Siemens iQ500 Çamaşır ve Kurutma makinesi, güncel yeni programları kolayca indirip tek dokunuşla kullanabilirsiniz. İhtiyaç değiştikçe çamaşır makineniz de sizinle birlikte kendini güncelliyor. Siemens’in en sevilen yanlarından biri, cihazların statik kalmaması. Yani bugün aldığınız çamaşır makinesi birkaç yıl sonra bile yeni özellikler kazanabiliyor. 



Siemens Home Connect üzerinden cihaza özel yeni yıkama ve kurutma programları indirebiliyorsunuz. Mevsimsel ihtiyaçlar, moda olan yeni kumaş türleri, spor kıyafetlerin gelişmesi… Ne değişirse değişsin, makineniz hep güncel kalıyor. 

Tıpkı telefonunuza uygulama güncellemesi indirir gibi çamaşır ve kurutma makineniz de güncellemelerle değişen yaşam tarzınıza ayak uyduruyor. 

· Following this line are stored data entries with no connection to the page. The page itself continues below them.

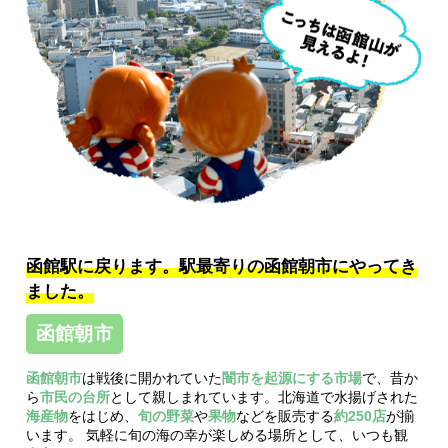
函館駅に戻ります。
駅最寄りの函館朝市にやってき
ました。
函館朝市
函館朝市
は戦後に開かれていた
闇市を起源にする市場
で、昔か
ら
市民の台所
として親しまれています。北海道で水揚げされた
海産物
をはじめ、
旬の野菜
や
果物
などを販売する
約250店
が揃
います。 気軽に旬の海の幸が楽しめる場所として、いつも観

Akıllı deterjan yönetimi: i-Dos ile her yıkamada doğru ölçü 

Makineyi tamamen doldurunca veya tek parça kıyafeti makineye attığınızda ne kadar deterjan koyacağınızı bilemiyor olabilirsiniz. İşte tam bu noktada i-Dos Deterjan Tarama teknolojisi devreye giriyor. Siemens Home Connect üzerinden şişelerin barkodunu okutup su sertliği ve deterjan yoğunluğunu makineye iletiyor, i-Dos ise her yıkamada doğru miktarı otomatik olarak ayarlıyor. Üstelik Siemens Home Connect uygulaması, deterjan seviyesini takip ederek deterjanınız tükenmeden önce size haber veriyor. Tek yapmanız gereken uygulamayı telefonunuza yüklemek ve çamaşır makinenizi uygulamaya bağlamak. 

stainRemoval teknolojisi: Zorlu lekelerle inatlaşmayı unutun 

Çay, yağ, makyaj, çikolata lekeleri… Gün içinde fark etmeden üzerinize bulaşan lekeler artık kâbus olmaktan çıkıyor. Siemens iQ500 çamaşır makinesi ile stainRemoval teknolojisi devreye giriyor. Tek bir dokunuşla çay, yağ, kozmetik veya günlük hayatta karşılaştığınız diğer zor lekeler için özel programları aktif edebilirsiniz. 

Siemens Home Connect uygulaması sayesinde daha fazla leke türünü ve bunlar için geliştirilmiş özel programları keşfetmek de mümkün. Yani sadece “lekeyi çıkar” demekle kalmıyor, sizin için en doğru yıkama programını da otomatik olarak öneriyor. Böylece hem lekelerle uğraşmak zorunda kalmıyor hem de giysilerinizin ömrünü koruyorsunuz. 

Artık çocuğunuza yemek yedirirken dökülen yemek lekeleri, kahve kazaları ya da mutfakta sıçrayan yağ lekeleri sizi endişelendirmiyor. stainRemoval, günlük hayatın getirdiği küçük sürprizlere karşı en güvenilir yardımcınız oluyor. 

Siemens iQ500 çamaşır ve kurutma makineleri, artık sadece kıyafetlerinizi temizleyen makineler değil; size zaman, konfor ve güven veren akıllı iş ortaklarınızdır. Ütüye harcadığınız vakti kendinize ayırın, lekelerle uğraşmayı unutun ve teknolojinin yaşam alanınıza uyumunun keyfini yaşayın.

*Bu yazı Siemens’in katkılarıyla hazırlanmıştır.